Previously, it was thought that the bacterium was an environmental pathogen, living in certain areas where it would then infect humans. But genomic surveillance has helped show that for pandemic strains, this isn’t the case. These are transmitted via human to human contact, they move with people from place to place.

“We are able to layer genomic data onto information about the bacteria. We include data on its surface proteins (its serotype), the presence of the cholera toxin molecule, and epidemiological data about where and when a sample was collected. This gives us exquisite detail. We can build evolutionary trees, tracing the history and spread of cholera around the globe.”
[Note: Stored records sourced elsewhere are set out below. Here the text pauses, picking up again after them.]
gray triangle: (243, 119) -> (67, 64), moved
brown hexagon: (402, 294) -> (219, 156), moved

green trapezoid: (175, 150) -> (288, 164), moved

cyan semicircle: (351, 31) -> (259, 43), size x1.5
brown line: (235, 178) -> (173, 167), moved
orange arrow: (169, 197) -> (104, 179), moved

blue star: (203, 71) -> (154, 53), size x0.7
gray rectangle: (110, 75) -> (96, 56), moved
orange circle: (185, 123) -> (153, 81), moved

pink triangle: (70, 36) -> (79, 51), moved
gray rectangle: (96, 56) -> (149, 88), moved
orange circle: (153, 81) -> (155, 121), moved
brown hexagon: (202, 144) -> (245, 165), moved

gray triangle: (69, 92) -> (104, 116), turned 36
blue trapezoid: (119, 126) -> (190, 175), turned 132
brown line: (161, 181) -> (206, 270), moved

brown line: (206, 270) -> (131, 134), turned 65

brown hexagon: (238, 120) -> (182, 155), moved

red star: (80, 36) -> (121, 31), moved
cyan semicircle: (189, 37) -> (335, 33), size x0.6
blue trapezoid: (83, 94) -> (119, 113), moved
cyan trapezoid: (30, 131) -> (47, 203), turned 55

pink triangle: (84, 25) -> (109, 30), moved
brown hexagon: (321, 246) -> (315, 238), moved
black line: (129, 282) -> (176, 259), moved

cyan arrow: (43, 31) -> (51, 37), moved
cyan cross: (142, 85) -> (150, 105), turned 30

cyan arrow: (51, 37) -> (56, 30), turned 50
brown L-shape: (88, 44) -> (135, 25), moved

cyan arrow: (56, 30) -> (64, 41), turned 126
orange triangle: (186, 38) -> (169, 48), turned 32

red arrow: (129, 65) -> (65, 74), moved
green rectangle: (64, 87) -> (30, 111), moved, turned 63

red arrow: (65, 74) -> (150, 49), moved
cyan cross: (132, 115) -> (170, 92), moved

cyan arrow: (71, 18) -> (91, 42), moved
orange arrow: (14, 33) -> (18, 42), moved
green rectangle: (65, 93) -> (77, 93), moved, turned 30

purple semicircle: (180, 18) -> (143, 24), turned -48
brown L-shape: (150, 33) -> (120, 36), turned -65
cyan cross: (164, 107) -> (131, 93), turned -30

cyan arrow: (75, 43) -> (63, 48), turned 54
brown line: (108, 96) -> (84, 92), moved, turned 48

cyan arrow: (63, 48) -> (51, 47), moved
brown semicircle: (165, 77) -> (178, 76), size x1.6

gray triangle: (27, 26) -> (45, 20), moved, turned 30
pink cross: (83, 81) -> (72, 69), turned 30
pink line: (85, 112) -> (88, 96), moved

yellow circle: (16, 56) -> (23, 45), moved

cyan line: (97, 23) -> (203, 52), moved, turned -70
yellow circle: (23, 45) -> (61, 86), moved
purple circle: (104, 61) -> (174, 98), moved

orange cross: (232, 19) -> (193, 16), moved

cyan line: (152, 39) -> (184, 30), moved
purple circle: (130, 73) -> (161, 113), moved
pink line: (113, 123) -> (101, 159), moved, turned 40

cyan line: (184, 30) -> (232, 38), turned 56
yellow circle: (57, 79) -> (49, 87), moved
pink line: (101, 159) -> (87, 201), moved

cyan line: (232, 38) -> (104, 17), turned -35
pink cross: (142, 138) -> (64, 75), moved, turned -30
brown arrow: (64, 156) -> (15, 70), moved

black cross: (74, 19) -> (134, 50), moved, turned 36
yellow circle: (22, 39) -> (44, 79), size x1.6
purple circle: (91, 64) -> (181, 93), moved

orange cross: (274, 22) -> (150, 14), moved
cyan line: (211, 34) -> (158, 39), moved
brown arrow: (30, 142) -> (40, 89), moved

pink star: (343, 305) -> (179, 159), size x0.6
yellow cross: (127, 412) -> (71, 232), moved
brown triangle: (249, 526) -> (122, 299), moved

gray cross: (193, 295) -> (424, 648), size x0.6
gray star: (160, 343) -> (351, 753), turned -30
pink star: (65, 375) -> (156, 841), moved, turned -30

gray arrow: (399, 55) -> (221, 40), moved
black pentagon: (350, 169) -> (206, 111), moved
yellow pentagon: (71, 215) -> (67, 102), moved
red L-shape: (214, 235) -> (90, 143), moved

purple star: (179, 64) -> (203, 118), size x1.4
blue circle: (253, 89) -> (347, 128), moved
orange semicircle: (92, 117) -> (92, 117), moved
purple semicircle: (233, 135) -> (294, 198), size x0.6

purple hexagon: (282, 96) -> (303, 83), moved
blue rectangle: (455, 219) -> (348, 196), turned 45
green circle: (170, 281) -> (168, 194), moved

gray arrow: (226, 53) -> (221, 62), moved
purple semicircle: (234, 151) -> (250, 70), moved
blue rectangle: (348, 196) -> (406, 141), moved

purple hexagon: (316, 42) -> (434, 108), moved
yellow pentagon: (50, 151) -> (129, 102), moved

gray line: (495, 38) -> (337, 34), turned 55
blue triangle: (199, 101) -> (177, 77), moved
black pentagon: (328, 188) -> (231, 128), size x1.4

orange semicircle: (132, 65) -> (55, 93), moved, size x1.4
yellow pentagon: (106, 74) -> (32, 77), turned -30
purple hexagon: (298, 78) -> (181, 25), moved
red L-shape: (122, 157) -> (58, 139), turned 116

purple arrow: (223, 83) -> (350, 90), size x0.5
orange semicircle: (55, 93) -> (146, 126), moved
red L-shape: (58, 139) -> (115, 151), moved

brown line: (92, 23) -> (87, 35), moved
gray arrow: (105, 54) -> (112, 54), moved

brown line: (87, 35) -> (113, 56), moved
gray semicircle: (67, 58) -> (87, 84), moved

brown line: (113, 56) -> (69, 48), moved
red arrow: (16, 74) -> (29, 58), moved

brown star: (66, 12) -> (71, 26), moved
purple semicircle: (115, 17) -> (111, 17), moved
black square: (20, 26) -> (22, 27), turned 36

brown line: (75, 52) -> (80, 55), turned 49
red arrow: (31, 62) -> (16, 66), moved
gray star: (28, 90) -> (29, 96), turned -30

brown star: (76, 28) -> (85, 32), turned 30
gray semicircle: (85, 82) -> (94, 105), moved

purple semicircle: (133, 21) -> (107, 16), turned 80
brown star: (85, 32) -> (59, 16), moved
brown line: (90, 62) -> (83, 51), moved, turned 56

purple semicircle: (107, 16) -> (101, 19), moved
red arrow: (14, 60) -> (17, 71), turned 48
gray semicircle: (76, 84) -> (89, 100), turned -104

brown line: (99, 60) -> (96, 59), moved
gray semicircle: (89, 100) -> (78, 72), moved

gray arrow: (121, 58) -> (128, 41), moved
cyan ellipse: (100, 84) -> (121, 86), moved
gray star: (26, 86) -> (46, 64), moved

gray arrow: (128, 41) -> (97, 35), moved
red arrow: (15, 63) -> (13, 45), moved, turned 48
Using historical samples, the team have reconstructed the seventh, most recent, cholera pandemic that has circulated the globe since the 1960’s. A V. cholerae lineage termed 7PET is responsible. It emerged in the Bay of Bengal before spreading to Africa and then South America in the 1990’s. The team have shown that the same strain was also responsible for the outbreak in Haiti in 2010 and then Yemen more recently.

“Evidence from genomic surveillance can help us plan interventions. Genomics can differentiate between endemic disease and dangerous epidemic strains that mean authorities or healthcare systems need to take action. We need to define the bacterium that is causing disease.”

“Two lineages of V. cholerae have caused seven global pandemics throughout history. 2020 has taught us that we can’t rule out a new pandemic strain of any pathogen evolving.”

As recent months have shown, genomic surveillance is essential in the fight against infectious diseases – be they caused by pathogens that have been with humanity for centuries or newly emerged foes.